WHAT NEEDS TO BE DONE: Transcribe the records in full, keeping every word exactly as given.

[Collected data entries]
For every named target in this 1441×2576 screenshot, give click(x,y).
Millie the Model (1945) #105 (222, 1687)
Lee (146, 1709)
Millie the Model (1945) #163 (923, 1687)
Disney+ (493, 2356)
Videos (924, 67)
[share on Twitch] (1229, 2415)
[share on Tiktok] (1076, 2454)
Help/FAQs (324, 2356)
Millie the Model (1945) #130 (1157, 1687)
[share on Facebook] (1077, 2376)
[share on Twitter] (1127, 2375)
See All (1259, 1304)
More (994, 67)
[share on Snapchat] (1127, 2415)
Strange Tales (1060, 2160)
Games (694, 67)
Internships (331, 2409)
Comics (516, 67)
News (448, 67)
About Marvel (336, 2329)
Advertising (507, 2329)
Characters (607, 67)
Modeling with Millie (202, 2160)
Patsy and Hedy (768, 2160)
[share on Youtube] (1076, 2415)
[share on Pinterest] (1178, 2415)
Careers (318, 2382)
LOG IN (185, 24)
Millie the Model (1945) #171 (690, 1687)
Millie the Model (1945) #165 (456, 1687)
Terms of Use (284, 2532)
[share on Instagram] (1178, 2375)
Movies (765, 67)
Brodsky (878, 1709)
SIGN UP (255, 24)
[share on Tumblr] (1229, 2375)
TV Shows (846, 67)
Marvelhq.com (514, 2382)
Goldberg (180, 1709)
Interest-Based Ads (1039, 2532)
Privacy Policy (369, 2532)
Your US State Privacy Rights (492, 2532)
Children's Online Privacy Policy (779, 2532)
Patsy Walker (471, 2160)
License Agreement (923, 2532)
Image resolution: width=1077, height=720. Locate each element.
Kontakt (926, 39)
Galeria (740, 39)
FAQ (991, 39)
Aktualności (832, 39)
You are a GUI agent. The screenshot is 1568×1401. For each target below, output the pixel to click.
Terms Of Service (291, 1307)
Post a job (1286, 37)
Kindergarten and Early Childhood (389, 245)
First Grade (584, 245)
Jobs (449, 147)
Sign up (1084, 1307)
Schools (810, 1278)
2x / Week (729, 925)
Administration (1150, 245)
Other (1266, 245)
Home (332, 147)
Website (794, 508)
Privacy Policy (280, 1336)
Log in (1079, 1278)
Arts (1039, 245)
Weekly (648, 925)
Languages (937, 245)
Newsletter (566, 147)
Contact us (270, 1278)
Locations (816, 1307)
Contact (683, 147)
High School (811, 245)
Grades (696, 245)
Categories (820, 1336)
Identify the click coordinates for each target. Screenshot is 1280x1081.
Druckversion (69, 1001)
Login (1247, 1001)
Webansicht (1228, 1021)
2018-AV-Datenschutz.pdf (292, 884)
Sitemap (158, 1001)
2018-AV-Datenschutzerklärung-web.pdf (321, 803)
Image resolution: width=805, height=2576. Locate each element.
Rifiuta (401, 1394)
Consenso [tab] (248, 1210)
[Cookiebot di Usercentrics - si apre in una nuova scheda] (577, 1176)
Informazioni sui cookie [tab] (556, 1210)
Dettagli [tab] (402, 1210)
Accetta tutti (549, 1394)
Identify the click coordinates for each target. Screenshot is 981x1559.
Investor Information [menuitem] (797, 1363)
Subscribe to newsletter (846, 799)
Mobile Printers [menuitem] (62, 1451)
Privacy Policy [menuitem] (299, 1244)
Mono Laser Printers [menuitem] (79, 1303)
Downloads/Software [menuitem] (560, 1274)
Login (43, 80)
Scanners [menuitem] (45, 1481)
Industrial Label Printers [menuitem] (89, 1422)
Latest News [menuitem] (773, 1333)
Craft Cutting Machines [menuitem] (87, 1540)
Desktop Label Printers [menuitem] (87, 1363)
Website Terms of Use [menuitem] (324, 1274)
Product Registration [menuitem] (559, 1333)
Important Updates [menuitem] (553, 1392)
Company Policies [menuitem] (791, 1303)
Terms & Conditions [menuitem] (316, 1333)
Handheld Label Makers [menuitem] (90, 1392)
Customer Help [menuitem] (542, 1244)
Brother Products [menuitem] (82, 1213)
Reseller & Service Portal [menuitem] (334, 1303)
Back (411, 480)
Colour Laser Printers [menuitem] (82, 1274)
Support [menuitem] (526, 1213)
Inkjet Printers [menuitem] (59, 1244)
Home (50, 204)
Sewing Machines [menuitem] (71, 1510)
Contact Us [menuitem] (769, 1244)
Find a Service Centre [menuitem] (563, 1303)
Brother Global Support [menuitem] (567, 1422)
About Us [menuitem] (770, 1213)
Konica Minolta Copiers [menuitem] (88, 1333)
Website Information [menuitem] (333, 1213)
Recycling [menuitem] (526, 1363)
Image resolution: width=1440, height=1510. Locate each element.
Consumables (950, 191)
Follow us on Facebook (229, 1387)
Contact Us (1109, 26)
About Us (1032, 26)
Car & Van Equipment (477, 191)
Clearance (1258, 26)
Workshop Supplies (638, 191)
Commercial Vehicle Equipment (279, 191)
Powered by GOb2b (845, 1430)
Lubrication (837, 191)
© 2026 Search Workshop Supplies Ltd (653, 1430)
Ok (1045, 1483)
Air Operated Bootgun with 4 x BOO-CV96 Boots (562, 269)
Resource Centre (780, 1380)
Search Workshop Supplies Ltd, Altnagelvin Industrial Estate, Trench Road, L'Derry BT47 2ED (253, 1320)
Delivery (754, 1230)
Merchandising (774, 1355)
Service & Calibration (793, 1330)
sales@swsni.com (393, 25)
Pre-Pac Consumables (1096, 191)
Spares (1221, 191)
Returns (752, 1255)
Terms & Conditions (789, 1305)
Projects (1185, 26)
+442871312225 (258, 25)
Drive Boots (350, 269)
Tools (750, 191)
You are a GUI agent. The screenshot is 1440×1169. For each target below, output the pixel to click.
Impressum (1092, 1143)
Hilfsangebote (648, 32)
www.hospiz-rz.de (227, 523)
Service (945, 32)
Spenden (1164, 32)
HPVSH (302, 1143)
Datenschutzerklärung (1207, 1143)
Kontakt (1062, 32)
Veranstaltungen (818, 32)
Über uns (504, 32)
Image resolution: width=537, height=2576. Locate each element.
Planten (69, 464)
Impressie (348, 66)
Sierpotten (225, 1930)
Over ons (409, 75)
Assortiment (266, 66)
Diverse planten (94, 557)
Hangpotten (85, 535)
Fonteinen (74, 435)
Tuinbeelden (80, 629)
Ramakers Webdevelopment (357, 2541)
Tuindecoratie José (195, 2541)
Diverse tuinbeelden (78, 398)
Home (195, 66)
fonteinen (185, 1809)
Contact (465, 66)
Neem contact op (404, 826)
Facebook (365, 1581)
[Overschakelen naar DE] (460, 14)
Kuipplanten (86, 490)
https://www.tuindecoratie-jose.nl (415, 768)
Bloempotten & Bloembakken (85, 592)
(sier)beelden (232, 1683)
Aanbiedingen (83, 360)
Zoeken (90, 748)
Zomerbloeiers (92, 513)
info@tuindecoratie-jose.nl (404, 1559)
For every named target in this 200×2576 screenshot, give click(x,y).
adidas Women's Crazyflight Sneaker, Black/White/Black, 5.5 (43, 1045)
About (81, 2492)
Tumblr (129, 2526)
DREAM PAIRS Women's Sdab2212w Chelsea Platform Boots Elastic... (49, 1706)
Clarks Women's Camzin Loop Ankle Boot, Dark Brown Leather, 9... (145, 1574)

EXPECTED ANSWER:
For every named target in this 1441×2576 screenshot, give click(x,y).
Millie the Model (1945) #105 (222, 1687)
Lee (146, 1709)
Millie the Model (1945) #163 (923, 1687)
Disney+ (493, 2356)
Videos (924, 67)
[share on Twitch] (1229, 2415)
[share on Tiktok] (1076, 2454)
Help/FAQs (324, 2356)
Millie the Model (1945) #130 (1157, 1687)
[share on Facebook] (1077, 2376)
[share on Twitter] (1127, 2375)
See All (1259, 1304)
More (994, 67)
[share on Snapchat] (1127, 2415)
Strange Tales (1060, 2160)
Games (694, 67)
Internships (331, 2409)
Comics (516, 67)
News (448, 67)
About Marvel (336, 2329)
Advertising (507, 2329)
Characters (607, 67)
Modeling with Millie (202, 2160)
Patsy and Hedy (768, 2160)
[share on Youtube] (1076, 2415)
[share on Pinterest] (1178, 2415)
Careers (318, 2382)
LOG IN (185, 24)
Millie the Model (1945) #171 (690, 1687)
Millie the Model (1945) #165 (456, 1687)
Terms of Use (284, 2532)
[share on Instagram] (1178, 2375)
Movies (765, 67)
Brodsky (878, 1709)
SIGN UP (255, 24)
[share on Tumblr] (1229, 2375)
TV Shows (846, 67)
Marvelhq.com (514, 2382)
Goldberg (180, 1709)
Interest-Based Ads (1039, 2532)
Privacy Policy (369, 2532)
Your US State Privacy Rights (492, 2532)
Children's Online Privacy Policy (779, 2532)
Patsy Walker (471, 2160)
License Agreement (923, 2532)
Image resolution: width=1077, height=720. Locate each element.
Kontakt (926, 39)
Galeria (740, 39)
FAQ (991, 39)
Aktualności (832, 39)
You are a GUI agent. The screenshot is 1568×1401. For each target below, output the pixel to click.
Terms Of Service (291, 1307)
Post a job (1286, 37)
Kindergarten and Early Childhood (389, 245)
First Grade (584, 245)
Jobs (449, 147)
Sign up (1084, 1307)
Schools (810, 1278)
2x / Week (729, 925)
Administration (1150, 245)
Other (1266, 245)
Home (332, 147)
Website (794, 508)
Privacy Policy (280, 1336)
Log in (1079, 1278)
Arts (1039, 245)
Weekly (648, 925)
Languages (937, 245)
Newsletter (566, 147)
Contact us (270, 1278)
Locations (816, 1307)
Contact (683, 147)
High School (811, 245)
Grades (696, 245)
Categories (820, 1336)
Identify the click coordinates for each target. Screenshot is 1280x1081.
Druckversion (69, 1001)
Login (1247, 1001)
Webansicht (1228, 1021)
2018-AV-Datenschutz.pdf (292, 884)
Sitemap (158, 1001)
2018-AV-Datenschutzerklärung-web.pdf (321, 803)
Image resolution: width=805, height=2576. Locate each element.
Rifiuta (401, 1394)
Consenso [tab] (248, 1210)
[Cookiebot di Usercentrics - si apre in una nuova scheda] (577, 1176)
Informazioni sui cookie [tab] (556, 1210)
Dettagli [tab] (402, 1210)
Accetta tutti (549, 1394)
Identify the click coordinates for each target. Screenshot is 981x1559.
Investor Information [menuitem] (797, 1363)
Subscribe to newsletter (846, 799)
Mobile Printers [menuitem] (62, 1451)
Privacy Policy [menuitem] (299, 1244)
Mono Laser Printers [menuitem] (79, 1303)
Downloads/Software [menuitem] (560, 1274)
Login (43, 80)
Scanners [menuitem] (45, 1481)
Industrial Label Printers [menuitem] (89, 1422)
Latest News [menuitem] (773, 1333)
Craft Cutting Machines [menuitem] (87, 1540)
Desktop Label Printers [menuitem] (87, 1363)
Website Terms of Use [menuitem] (324, 1274)
Product Registration [menuitem] (559, 1333)
Important Updates [menuitem] (553, 1392)
Company Policies [menuitem] (791, 1303)
Terms & Conditions [menuitem] (316, 1333)
Handheld Label Makers [menuitem] (90, 1392)
Customer Help [menuitem] (542, 1244)
Brother Products [menuitem] (82, 1213)
Reseller & Service Portal [menuitem] (334, 1303)
Back (411, 480)
Colour Laser Printers [menuitem] (82, 1274)
Support [menuitem] (526, 1213)
Inkjet Printers [menuitem] (59, 1244)
Home (50, 204)
Sewing Machines [menuitem] (71, 1510)
Contact Us [menuitem] (769, 1244)
Find a Service Centre [menuitem] (563, 1303)
Brother Global Support [menuitem] (567, 1422)
About Us [menuitem] (770, 1213)
Konica Minolta Copiers [menuitem] (88, 1333)
Website Information [menuitem] (333, 1213)
Recycling [menuitem] (526, 1363)
Image resolution: width=1440, height=1510. Locate each element.
Consumables (950, 191)
Follow us on Facebook (229, 1387)
Contact Us (1109, 26)
About Us (1032, 26)
Car & Van Equipment (477, 191)
Clearance (1258, 26)
Workshop Supplies (638, 191)
Commercial Vehicle Equipment (279, 191)
Powered by GOb2b (845, 1430)
Lubrication (837, 191)
© 2026 Search Workshop Supplies Ltd (653, 1430)
Ok (1045, 1483)
Air Operated Bootgun with 4 x BOO-CV96 Boots (562, 269)
Resource Centre (780, 1380)
Search Workshop Supplies Ltd, Altnagelvin Industrial Estate, Trench Road, L'Derry BT47 2ED (253, 1320)
Delivery (754, 1230)
Merchandising (774, 1355)
Service & Calibration (793, 1330)
sales@swsni.com (393, 25)
Pre-Pac Consumables (1096, 191)
Spares (1221, 191)
Returns (752, 1255)
Terms & Conditions (789, 1305)
Projects (1185, 26)
+442871312225 (258, 25)
Drive Boots (350, 269)
Tools (750, 191)
You are a GUI agent. The screenshot is 1440×1169. For each target below, output the pixel to click.
Impressum (1092, 1143)
Hilfsangebote (648, 32)
www.hospiz-rz.de (227, 523)
Service (945, 32)
Spenden (1164, 32)
HPVSH (302, 1143)
Datenschutzerklärung (1207, 1143)
Kontakt (1062, 32)
Veranstaltungen (818, 32)
Über uns (504, 32)
Image resolution: width=537, height=2576. Locate each element.
Planten (69, 464)
Impressie (348, 66)
Sierpotten (225, 1930)
Over ons (409, 75)
Assortiment (266, 66)
Diverse planten (94, 557)
Hangpotten (85, 535)
Fonteinen (74, 435)
Tuinbeelden (80, 629)
Ramakers Webdevelopment (357, 2541)
Tuindecoratie José (195, 2541)
Diverse tuinbeelden (78, 398)
Home (195, 66)
fonteinen (185, 1809)
Contact (465, 66)
Neem contact op (404, 826)
Facebook (365, 1581)
[Overschakelen naar DE] (460, 14)
Kuipplanten (86, 490)
https://www.tuindecoratie-jose.nl (415, 768)
Bloempotten & Bloembakken (85, 592)
(sier)beelden (232, 1683)
Aanbiedingen (83, 360)
Zoeken (90, 748)
Zomerbloeiers (92, 513)
info@tuindecoratie-jose.nl (404, 1559)
For every named target in this 200×2576 screenshot, give click(x,y).
adidas Women's Crazyflight Sneaker, Black/White/Black, 5.5 (43, 1045)
About (81, 2492)
Tumblr (129, 2526)
DREAM PAIRS Women's Sdab2212w Chelsea Platform Boots Elastic... (49, 1706)
Clarks Women's Camzin Loop Ankle Boot, Dark Brown Leather, 9... (145, 1574)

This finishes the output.